WHAT IS NEEDED.
Nothing but the lines from the one with "Intel i5-6300U, MIO" through the end of the data should be set down, each exactly as written, and no picture should be included.

RECORDS PROVIDED.
#####
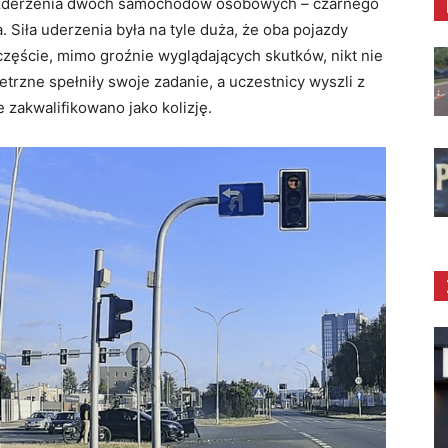
 zderzenia dwóch samochodów osobowych – czarnego
 Siła uderzenia była na tyle duża, że oba pojazdy
ęście, mimo groźnie wyglądających skutków, nikt nie
rzne spełniły swoje zadanie, a uczestnicy wyszli z
e zakwalifikowano jako kolizję.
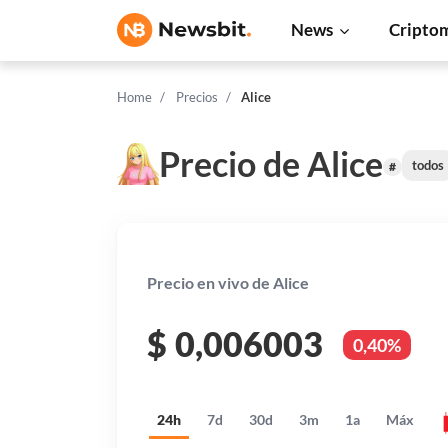
News
Cripto
Home
Precios
Alice
Precio de Alice
todos
#
Precio en vivo de Alice
$
0,006003
0,40%
24h
7d
30d
3m
1a
Máx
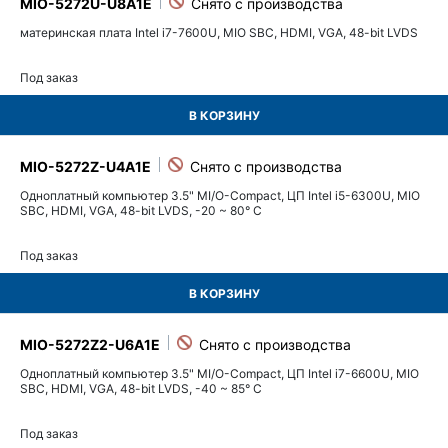
MIO-5272U-U8A1E
материнская плата Intel i7-7600U, MIO SBC, HDMI, VGA, 48-bit LVDS
Под заказ
В КОРЗИНУ
MIO-5272Z-U4A1E
Одноплатный компьютер 3.5" MI/O-Compact, ЦП Intel i5-6300U, MIO
SBC, HDMI, VGA, 48-bit LVDS, -20 ~ 80° C
Под заказ
В КОРЗИНУ
MIO-5272Z2-U6A1E
Одноплатный компьютер 3.5" MI/O-Compact, ЦП Intel i7-6600U, MIO
SBC, HDMI, VGA, 48-bit LVDS, -40 ~ 85° C
Под заказ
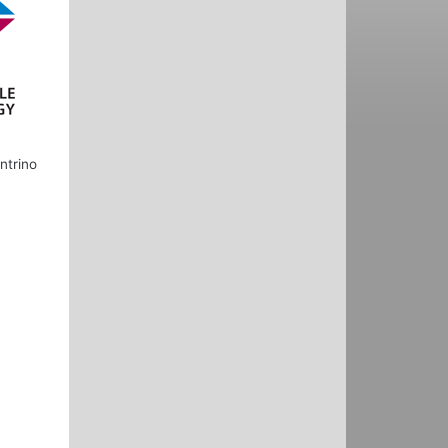
ntrino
#####
OUTPUT FOR THIS EXERCISE.
Одноплатный компьютер 3.5" MI/O-Compact, ЦП Intel i5-6300U, MIO
SBC, HDMI, VGA, 48-bit LVDS, -20 ~ 80° C
Под заказ
В КОРЗИНУ
MIO-5272Z2-U6A1E
Одноплатный компьютер 3.5" MI/O-Compact, ЦП Intel i7-6600U, MIO
SBC, HDMI, VGA, 48-bit LVDS, -40 ~ 85° C
Под заказ
ntrino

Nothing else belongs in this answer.